Code Correctness Signals in LLM Hidden States: Pre-Generation Probing and Repair Geometry

Large language models encode rich information in their hidden states. This work asks whether code correctness is legible in the hidden states of Qwen3-4B-Instruct-2507, before it generates and as it repairs a failed attempt, studied on 444 LiveCodeBench tasks.

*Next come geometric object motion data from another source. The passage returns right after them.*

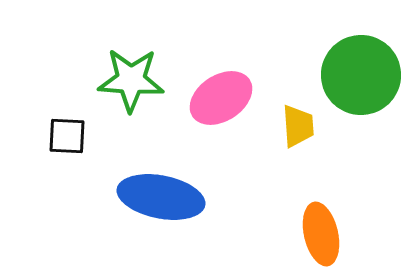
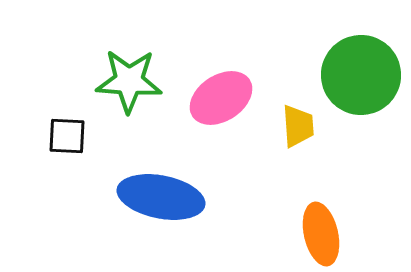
green star: moved 2 px left, 1 px down
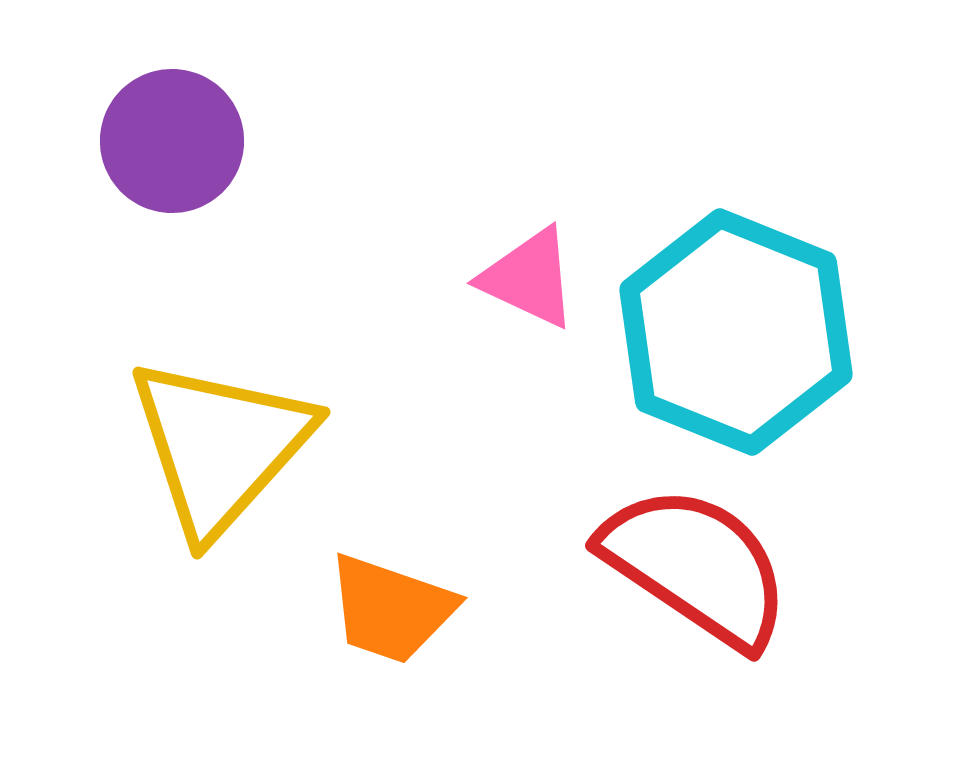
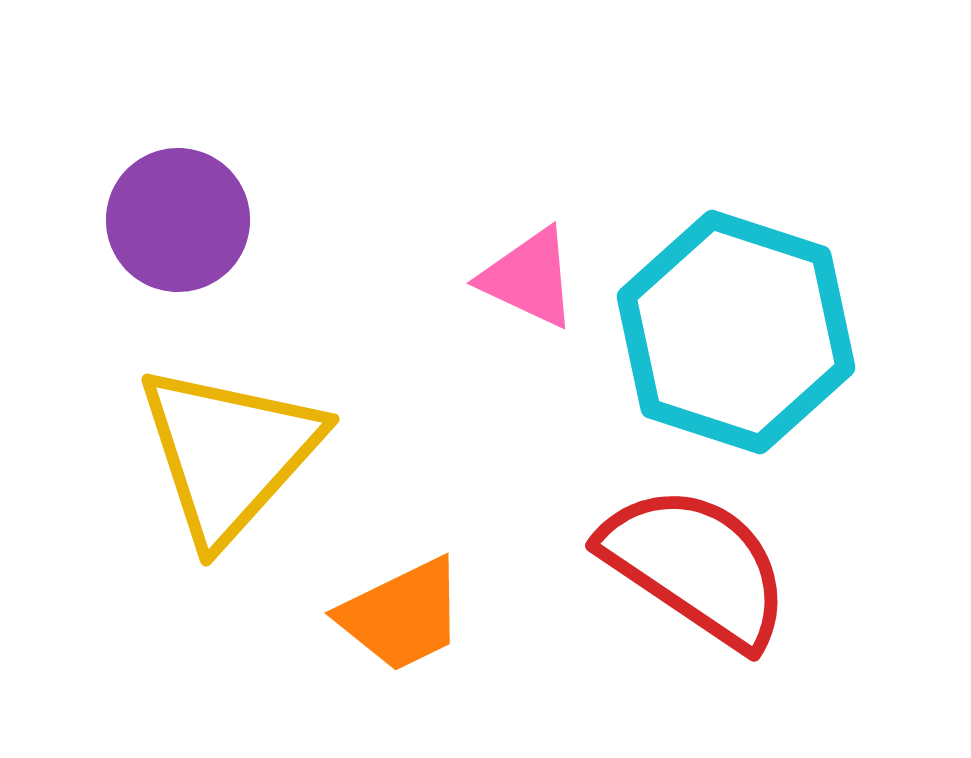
purple circle: moved 6 px right, 79 px down
cyan hexagon: rotated 4 degrees counterclockwise
yellow triangle: moved 9 px right, 7 px down
orange trapezoid: moved 11 px right, 6 px down; rotated 45 degrees counterclockwise
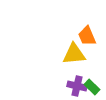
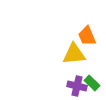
green rectangle: moved 4 px up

It reports two findings connected by a single confound-control tool: residualization. First, the correctness of the model's first-attempt code is linearly decodable from the prompt-final hidden state, with a leakage-free held-out AUC of 0.931 +/- 0.008 across 50 outer splits. After the linear effect of prompt length is removed from each hidden state dimension, the probe still reaches 0.911 +/- 0.010, well above a prompt-length baseline of 0.754 +/- 0.014. Second, on 236 cleaned cases where the model attempts to repair a failed first attempt, the hidden state shift from the failing attempt to its repair carries a statistically detectable contrastive direction, significant on both a magnitude and a split-half test against label-shuffled nulls. This direction does not survive a conditional residualization against repair-context covariates that differ between successful and failed repairs, marking it as a correlate of repair success driven by the repair context rather than an isolated repair-comprehension feature. The probe layer is selected by nested cross-validation, and the same residualization approach that upholds the pre-generation correctness result overturns the repair-direction interpretation. The contribution is as much methodological as empirical: a diagnostic honest enough to report a negative result alongside a positive one.

翻译：大语言模型在其隐状态中编码了丰富的信息。本文探究在Qwen3-4B-Instruct-2507模型生成代码前以及修复失败尝试时，代码正确性是否可从其隐状态中解读，研究基于444个LiveCodeBench任务展开。本文报告两项发现，并通过同一混淆控制工具——残差化（residualization）加以关联。首先，模型首次尝试生成代码的正确性可从提示词末尾的隐状态中线性解码，在50次外部分割中达到无泄漏的留存样本AUC为0.931±0.008。在从每个隐状态维度中剔除提示词长度的线性效应后，探测器的AUC仍达到0.911±0.010，远高于基于提示词长度的基线值0.754±0.014。其次，在236个经过清洗的案例中（模型尝试修复失败的首次尝试），从失败尝试到修复尝试的隐状态偏移携带了统计上可检测的对比方向，该方向在幅度检验和分割半样本检验中均显著优于标签随机打乱的零假设。然而，该方向在经过针对修复上下文协变量的条件残差化处理后便不再成立——这些协变量在成功修复与失败修复间存在差异，表明该方向是修复成功与修复上下文的关联特征，而非独立的修复理解特征。探测器的隐藏层通过嵌套交叉验证选定，而相同的残差化方法既支撑了生成前正确性结果的有效性，也推翻了修复方向解释的可靠性。本文的贡献既在于方法论层面，也在于实证层面：提供了一种诚实可靠的诊断方法，在报告正向结果的同时也能揭示负向结果。